Deutéronome 26
1 Quand tu seras arrivé
dans le pays que le Seigneur ton Dieu te donne comme patrimoine, quand tu en
auras pris possession et que tu y habiteras,
2 tu prendras une part des prémices de tous les fruits de
ton sol, les fruits que tu auras tirés de ton pays, celui que le Seigneur ton
Dieu te donne. Tu les mettras dans un panier et tu te rendras au lieu que le Seigneur
ton Dieu aura choisi pour y faire demeurer son nom.
3 Tu iras trouver le prêtre qui sera en fonction ce
jour-là et tu lui diras: «Je déclare aujourd'hui au Seigneur ton Dieu que je
suis arrivé dans le pays que le Seigneur a juré à nos pères de nous donner.»

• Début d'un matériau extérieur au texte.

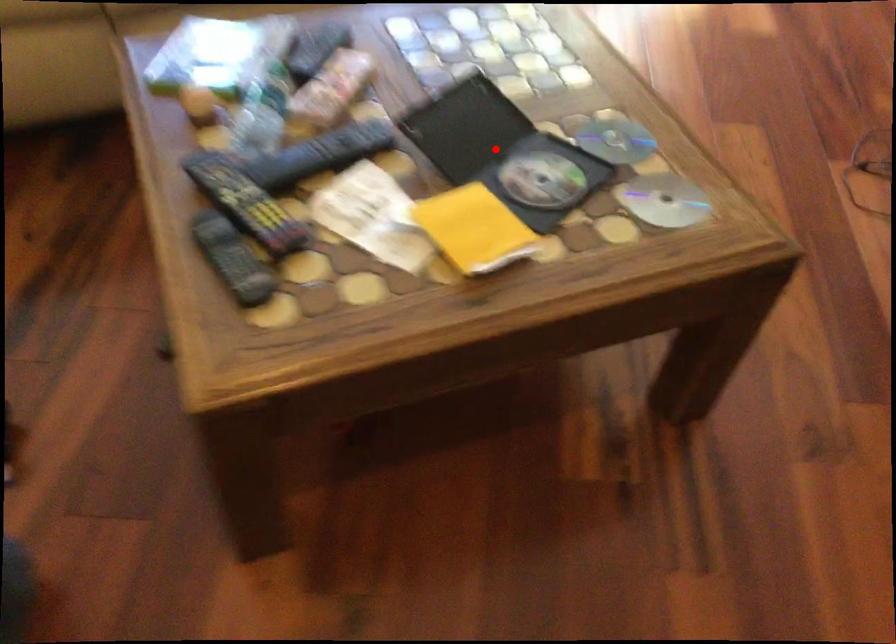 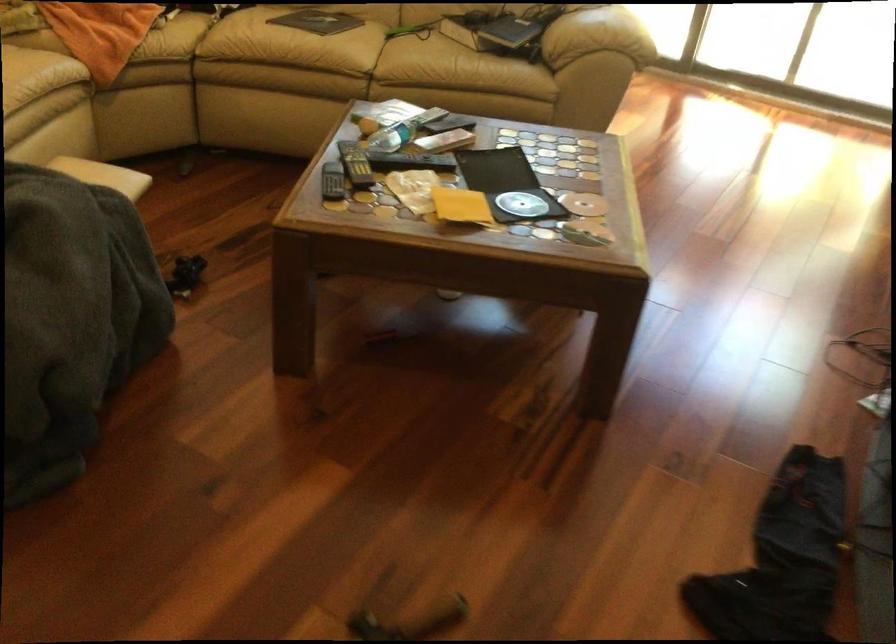 Question: I am providing you with two images of the same scene from different viewpoints. Given a red point in image1, look at the same physical point in image2. Is it:

Choices:
 (A) Closer to the viewpoint
 (B) Farther from the viewpoint

Answer: (B) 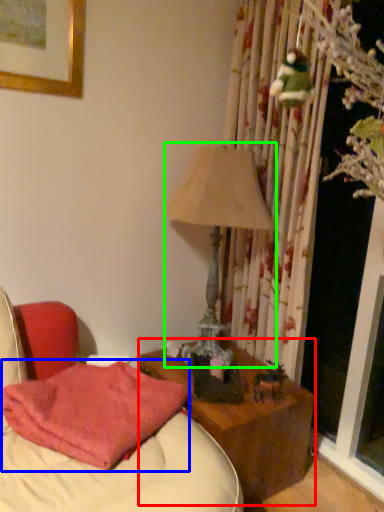 Question: Based on their relative distances, which object is farther from nightstand (highlighted by a red box)? Choose from pillow (highlighted by a blue box) and table lamp (highlighted by a green box).

Choices:
 (A) pillow
 (B) table lamp

Answer: (B)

4 Le prêtre recevra de ta main le panier et le déposera
devant l'autel du Seigneur ton Dieu.
5 Alors, devant le Seigneur ton Dieu tu prendras la
parole: «Mon père était un Araméen errant. Il est descendu en Égypte, où il a
vécu en émigré avec le petit nombre de gens qui l'accompagnaient. Là, il était
devenu une nation grande, puissante et nombreuse.
6 Mais les Égyptiens nous ont maltraités, ils nous ont mis
dans la pauvreté, ils nous ont imposé une dure servitude.
7 Alors, nous avons crié vers le Seigneur, le Dieu de nos
pères, et le Seigneur a entendu notre voix; il a vu que nous étions pauvres,
malheureux, opprimés.
8 Le Seigneur nous a fait sortir d'Égypte par sa main
forte et son bras étendu, par une grande terreur, par des signes et des
prodiges;
9 il nous a fait arriver en ce lieu et il nous a donné ce
pays, un pays ruisselant de lait et de miel.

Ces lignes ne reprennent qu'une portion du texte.